EL COBRE, Cuba (Reuters) - El esperado cambio generacional en la política cubana está a punto de ocurrir: probablemente ninguno de los líderes del próximo gobierno de la isla será un hombre de la vieja guardia que luchó en la revolución de 1959.

Aun así, veteranos del ejército rebelde que combatieron junto al fallecido Fidel Castro dicen que ayudarán a mantener viva la llama mostrando los logros de la revolución, como la educación y la salud gratuitas, a generaciones más preocupadas por las deficiencias de la economía centralizada.

Raúl Castro, quien junto a su hermano Fidel encabezó la guerrilla que derrocó al dictador respaldado por Estados Unidos, Fulgencio Batista, renunciará como presidente el próximo jueves a los 86 años de edad.

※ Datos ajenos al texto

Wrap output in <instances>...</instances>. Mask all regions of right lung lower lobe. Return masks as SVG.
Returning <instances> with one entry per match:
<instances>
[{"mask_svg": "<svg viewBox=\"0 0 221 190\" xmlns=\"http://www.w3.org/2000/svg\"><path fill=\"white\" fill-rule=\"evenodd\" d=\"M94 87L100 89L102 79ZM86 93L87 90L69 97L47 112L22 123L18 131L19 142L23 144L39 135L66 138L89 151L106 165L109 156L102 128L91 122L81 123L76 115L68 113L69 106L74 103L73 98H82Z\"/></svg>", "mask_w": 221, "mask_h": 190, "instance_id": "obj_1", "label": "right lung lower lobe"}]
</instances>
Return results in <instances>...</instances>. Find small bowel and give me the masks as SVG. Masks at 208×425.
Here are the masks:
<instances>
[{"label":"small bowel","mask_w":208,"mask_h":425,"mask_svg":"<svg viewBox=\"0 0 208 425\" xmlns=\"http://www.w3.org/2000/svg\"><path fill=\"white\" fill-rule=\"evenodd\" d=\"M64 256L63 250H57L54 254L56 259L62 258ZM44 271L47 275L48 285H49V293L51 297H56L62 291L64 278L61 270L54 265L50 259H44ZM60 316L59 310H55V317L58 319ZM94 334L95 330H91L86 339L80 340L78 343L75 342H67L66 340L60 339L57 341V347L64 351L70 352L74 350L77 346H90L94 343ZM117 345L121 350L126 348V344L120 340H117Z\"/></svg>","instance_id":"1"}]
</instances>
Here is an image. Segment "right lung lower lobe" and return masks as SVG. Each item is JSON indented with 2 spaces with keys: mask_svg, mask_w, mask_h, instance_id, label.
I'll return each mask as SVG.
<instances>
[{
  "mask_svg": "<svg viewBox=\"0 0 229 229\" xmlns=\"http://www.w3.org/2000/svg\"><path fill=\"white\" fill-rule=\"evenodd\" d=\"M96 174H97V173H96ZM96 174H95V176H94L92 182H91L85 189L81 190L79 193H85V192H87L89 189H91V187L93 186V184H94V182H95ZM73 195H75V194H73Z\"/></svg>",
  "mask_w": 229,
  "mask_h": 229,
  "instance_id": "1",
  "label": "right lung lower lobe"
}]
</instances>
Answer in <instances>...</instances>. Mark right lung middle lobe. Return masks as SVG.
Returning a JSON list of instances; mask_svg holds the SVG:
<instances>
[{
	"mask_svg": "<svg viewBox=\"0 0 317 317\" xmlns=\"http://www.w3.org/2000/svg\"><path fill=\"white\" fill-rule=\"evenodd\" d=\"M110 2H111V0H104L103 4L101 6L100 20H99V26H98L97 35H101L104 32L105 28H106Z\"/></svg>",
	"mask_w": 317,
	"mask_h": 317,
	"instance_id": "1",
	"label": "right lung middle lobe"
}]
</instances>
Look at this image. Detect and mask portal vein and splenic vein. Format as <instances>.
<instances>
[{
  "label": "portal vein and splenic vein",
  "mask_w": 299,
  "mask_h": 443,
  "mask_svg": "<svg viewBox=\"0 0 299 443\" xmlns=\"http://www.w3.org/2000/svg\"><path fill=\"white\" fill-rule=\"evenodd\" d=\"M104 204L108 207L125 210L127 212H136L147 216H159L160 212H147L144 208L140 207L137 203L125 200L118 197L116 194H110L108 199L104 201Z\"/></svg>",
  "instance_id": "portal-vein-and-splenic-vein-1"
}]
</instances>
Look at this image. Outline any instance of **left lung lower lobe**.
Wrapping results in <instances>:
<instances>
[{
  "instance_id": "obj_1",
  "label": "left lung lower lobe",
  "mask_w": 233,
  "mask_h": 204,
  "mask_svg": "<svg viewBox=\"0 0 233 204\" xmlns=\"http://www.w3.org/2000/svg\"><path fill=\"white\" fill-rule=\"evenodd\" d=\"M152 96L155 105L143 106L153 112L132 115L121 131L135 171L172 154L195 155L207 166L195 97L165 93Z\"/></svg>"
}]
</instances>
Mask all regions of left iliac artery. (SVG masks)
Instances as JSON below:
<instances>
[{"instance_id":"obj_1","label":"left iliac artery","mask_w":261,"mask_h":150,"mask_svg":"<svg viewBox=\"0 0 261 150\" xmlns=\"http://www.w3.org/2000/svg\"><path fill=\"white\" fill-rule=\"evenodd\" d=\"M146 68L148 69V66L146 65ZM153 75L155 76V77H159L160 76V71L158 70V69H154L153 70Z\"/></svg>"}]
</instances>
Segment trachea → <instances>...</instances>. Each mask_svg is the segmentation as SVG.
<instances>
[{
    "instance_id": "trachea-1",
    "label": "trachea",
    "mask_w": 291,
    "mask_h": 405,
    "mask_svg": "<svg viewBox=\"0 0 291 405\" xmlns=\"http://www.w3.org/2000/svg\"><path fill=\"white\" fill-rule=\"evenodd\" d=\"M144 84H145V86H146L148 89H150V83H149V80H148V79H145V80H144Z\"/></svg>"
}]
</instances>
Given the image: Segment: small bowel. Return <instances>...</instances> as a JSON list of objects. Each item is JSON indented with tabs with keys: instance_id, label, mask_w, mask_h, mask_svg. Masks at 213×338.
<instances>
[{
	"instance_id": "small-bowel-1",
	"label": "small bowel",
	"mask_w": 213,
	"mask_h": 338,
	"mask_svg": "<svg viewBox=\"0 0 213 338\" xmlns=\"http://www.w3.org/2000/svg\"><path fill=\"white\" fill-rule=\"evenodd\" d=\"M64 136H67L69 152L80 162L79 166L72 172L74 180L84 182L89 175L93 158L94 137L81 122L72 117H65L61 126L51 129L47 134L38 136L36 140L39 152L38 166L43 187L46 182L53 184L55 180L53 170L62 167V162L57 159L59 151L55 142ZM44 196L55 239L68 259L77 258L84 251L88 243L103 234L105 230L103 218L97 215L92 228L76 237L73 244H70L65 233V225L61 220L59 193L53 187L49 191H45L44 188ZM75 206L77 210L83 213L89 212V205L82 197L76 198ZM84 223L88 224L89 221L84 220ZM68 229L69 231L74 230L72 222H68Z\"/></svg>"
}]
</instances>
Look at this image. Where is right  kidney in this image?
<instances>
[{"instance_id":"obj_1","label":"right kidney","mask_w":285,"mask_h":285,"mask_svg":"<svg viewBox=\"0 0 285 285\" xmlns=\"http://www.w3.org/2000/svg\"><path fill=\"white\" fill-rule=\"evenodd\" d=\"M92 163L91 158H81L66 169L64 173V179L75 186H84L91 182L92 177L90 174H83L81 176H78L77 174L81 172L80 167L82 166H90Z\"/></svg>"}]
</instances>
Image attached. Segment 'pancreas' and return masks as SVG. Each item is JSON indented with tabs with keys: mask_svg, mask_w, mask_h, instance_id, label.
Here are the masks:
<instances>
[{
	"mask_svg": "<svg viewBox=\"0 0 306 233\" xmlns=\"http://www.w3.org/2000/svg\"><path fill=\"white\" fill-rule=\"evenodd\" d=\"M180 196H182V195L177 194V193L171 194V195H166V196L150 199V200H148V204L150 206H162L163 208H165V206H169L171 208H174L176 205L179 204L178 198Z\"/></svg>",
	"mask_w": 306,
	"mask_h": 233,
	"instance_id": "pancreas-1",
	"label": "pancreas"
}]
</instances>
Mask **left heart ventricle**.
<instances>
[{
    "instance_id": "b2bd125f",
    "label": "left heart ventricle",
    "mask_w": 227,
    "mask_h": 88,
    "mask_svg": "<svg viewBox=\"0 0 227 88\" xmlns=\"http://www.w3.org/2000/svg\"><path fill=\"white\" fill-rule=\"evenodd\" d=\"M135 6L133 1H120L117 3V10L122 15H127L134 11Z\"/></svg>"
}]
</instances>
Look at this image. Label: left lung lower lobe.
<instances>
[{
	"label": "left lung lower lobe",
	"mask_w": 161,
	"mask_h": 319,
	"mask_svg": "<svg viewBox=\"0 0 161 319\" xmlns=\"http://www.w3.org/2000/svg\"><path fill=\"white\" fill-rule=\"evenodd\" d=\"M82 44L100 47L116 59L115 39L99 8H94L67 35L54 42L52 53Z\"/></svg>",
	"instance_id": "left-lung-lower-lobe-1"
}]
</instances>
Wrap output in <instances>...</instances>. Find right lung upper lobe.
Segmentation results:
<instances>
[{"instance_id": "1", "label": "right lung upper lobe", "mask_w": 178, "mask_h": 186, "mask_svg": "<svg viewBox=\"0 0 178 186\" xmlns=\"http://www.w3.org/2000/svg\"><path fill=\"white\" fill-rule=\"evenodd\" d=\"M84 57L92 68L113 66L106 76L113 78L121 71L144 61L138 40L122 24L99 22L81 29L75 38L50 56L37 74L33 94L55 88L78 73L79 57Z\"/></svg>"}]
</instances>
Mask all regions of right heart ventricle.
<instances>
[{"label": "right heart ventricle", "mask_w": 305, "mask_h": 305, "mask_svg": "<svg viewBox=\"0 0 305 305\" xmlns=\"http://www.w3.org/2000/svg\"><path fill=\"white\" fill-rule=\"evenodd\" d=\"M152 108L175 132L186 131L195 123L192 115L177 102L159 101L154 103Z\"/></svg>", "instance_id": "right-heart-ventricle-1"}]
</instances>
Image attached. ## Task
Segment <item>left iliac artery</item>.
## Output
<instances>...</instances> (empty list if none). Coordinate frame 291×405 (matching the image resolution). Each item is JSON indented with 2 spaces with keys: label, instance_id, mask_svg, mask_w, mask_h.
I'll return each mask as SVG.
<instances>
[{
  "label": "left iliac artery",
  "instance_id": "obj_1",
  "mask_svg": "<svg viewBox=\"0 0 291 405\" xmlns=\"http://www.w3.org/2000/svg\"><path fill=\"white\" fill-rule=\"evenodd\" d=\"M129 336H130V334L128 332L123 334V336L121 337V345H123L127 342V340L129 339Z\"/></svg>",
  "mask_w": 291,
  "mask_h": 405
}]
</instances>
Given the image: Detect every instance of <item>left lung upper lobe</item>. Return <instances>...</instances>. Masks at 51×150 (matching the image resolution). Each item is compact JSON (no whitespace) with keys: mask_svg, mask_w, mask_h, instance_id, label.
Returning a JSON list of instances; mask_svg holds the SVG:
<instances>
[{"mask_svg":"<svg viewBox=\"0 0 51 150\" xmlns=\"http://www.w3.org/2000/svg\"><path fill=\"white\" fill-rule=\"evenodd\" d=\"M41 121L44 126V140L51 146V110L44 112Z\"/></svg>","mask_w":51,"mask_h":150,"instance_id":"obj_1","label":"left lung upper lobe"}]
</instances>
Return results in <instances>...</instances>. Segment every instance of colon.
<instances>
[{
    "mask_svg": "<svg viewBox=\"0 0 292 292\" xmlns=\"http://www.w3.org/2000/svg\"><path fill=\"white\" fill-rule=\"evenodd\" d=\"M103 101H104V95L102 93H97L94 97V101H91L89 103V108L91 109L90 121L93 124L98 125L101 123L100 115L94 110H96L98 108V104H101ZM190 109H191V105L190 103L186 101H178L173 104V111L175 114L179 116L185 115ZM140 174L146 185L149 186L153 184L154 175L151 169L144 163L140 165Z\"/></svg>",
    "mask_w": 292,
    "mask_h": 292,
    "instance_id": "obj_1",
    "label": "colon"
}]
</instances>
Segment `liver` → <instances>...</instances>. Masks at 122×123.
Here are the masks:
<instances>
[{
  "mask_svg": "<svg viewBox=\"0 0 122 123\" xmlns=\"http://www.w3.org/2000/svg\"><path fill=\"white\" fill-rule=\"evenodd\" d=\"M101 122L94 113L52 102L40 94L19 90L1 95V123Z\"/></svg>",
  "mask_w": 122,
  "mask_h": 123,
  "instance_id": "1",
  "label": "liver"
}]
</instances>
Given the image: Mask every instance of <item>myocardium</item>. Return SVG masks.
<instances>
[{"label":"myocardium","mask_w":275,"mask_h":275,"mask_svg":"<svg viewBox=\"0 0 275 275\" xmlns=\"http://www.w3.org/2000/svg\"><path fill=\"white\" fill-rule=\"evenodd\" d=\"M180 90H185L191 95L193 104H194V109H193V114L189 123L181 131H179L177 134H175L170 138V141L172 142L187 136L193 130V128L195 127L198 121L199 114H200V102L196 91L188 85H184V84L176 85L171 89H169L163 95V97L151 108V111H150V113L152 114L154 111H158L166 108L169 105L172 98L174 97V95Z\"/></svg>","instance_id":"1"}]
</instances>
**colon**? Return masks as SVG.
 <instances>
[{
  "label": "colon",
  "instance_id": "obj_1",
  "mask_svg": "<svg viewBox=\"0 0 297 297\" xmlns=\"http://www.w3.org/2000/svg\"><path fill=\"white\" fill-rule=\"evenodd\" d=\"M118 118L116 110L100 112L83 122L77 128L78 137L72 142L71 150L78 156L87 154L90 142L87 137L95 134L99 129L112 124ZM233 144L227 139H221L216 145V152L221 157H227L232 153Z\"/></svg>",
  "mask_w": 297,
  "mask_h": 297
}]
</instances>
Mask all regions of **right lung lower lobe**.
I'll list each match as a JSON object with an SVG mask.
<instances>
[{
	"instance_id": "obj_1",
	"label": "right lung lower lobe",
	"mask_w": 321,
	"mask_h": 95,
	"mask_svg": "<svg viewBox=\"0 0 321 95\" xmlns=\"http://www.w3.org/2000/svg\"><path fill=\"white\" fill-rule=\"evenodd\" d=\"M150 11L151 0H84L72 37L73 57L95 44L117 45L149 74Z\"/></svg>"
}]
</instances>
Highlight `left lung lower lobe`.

Se espera que lo suceda su protegido, Miguel Díaz-Canel, de 57 años, un ingeniero electrónico nacido un año después de la revolución.

Raúl Castro ha sugerido que los vicepresidentes, José Ramón Machado Ventura, de 87 años, y Ramiro Valdés, de 85 años, excombatientes, podrían quedar fuera del nuevo gobierno al igual que él, pero los tres retendrían puestos claves en el Partido Comunista.

"Les explico todos los días: Esto hay que seguirlo, esto hay que cuidarlo", dijo el excombatiente Nelson Álvarez, de 85 años, quien vive en El Cobre, un pueblo situado en la cercanía de las montañas de la Sierra Maestra, bastión de las columnas rebeldes durante la revolución.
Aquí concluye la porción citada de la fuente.